Subjective assessment of deteriorating asthma control (PRO) or
Peak expiratory flow (PEF) <65% of baseline or
Forced expiratory volume in 1 s (FEV1) <80% predicted or
Increased dose of SABA, either >8 puffs in 24 h or >4 puffs daily over the course of 48 consecutive hours [based on the Global Initiative for Asthma (GINA 2017) 23 and National Asthma Education and Prevention Program (NAEPP 2007) 24 guidelines, which were in place at the time this study was conducted].
Refer to the Supplemental Material for additional information.
Data analyses
Descriptive analyses characterized baseline demographics and patient characteristics. Compliance was measured as a fraction of days on which data were transmitted by a patient per a 28-day data stream, and the average compliance between demographic groups was compared for each data stream and across multiple time windows. A concurrent manual data review was conducted based on the parameters prescribed by the Data Collection Plan. A series of programmed data quality checks conceived to automatically detect missing or atypical information further enhanced the data quality, any modifications to which were subsequently recorded in an audit trail. The application of these standardized processes and procedures continuously ensured that data were as clean and accurate as possible when presented for analysis.
Development of predictive models
The initial steps in analyzing the captured, multimodal information involved data cleaning and integration. Data were collected for patient demographics and baseline variables and information was retrieved from devices, PRO questionnaires, and EHRs.

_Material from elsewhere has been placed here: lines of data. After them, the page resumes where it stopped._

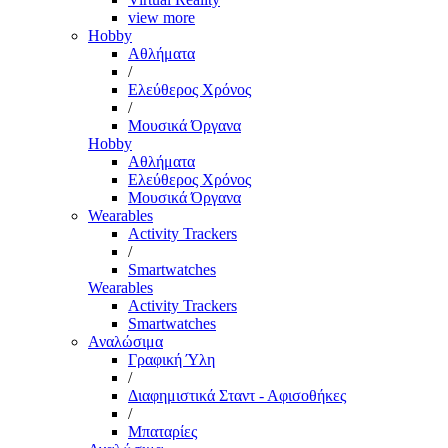
view more
Hobby
Αθλήματα
/
Ελεύθερος Χρόνος
/
Μουσικά Όργανα
Hobby
Αθλήματα
Ελεύθερος Χρόνος
Μουσικά Όργανα
Wearables
Activity Trackers
/
Smartwatches
Wearables
Activity Trackers
Smartwatches
Αναλώσιμα
Γραφική Ύλη
/
Διαφημιστικά Σταντ - Αφισοθήκες
/
Μπαταρίες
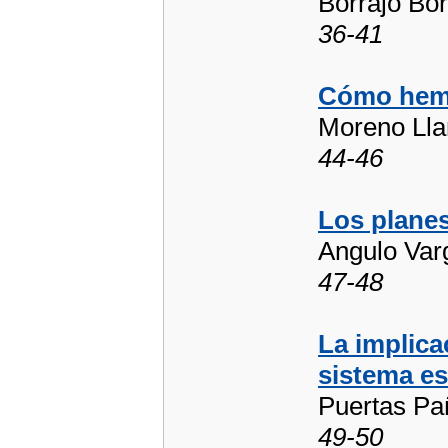
Borrajo Bo
36-41
Cómo hemo
Moreno Lla
44-46
Los plane
Angulo Varg
47-48
La implica
sistema es
Puertas Pa
49-50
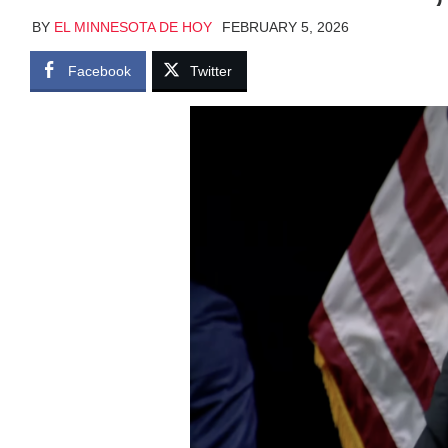
BY
EL MINNESOTA DE HOY
FEBRUARY 5, 2026
Facebook
Twitter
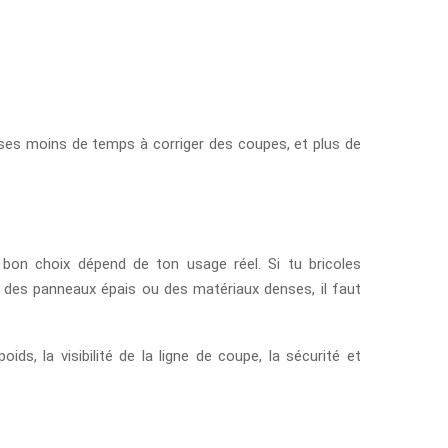
asses moins de temps à corriger des coupes, et plus de
e bon choix dépend de ton usage réel. Si tu bricoles
 des panneaux épais ou des matériaux denses, il faut
ds, la visibilité de la ligne de coupe, la sécurité et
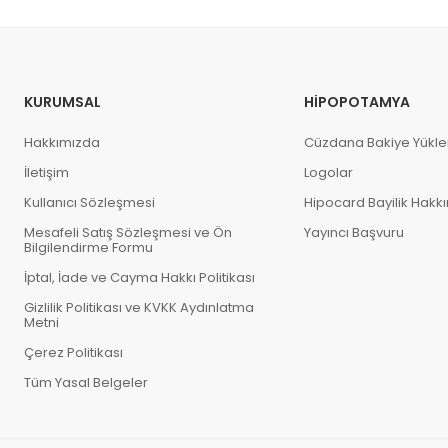
KURUMSAL
HIPOPOTAMYA
Hakkımızda
Cüzdana Bakiye Yükl
İletişim
Logolar
Kullanıcı Sözleşmesi
Hipocard Bayilik Hakk
Mesafeli Satış Sözleşmesi ve Ön
Yayıncı Başvuru
Bilgilendirme Formu
İptal, İade ve Cayma Hakkı Politikası
Gizlilik Politikası ve KVKK Aydınlatma
Metni
Çerez Politikası
Tüm Yasal Belgeler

Each of these data streams was cleaned independently, including deletion of nonphysical values and investigation of outliers. Data were then aggregated over calendar units (days, weeks, months) for further analysis.
Data were modeled using asthma events as endpoints (Figure 4). Patient aggregation occurred at three levels. In the population model, a single model was constructed that made predictions for all available data from all patients at once. In the subgroup model, patients were stratified into subgroups by their respective responses to 19 questions as part of the baseline questionnaire completed at the first study visit. In the individual model, asthma endpoints for each patient were treated independently.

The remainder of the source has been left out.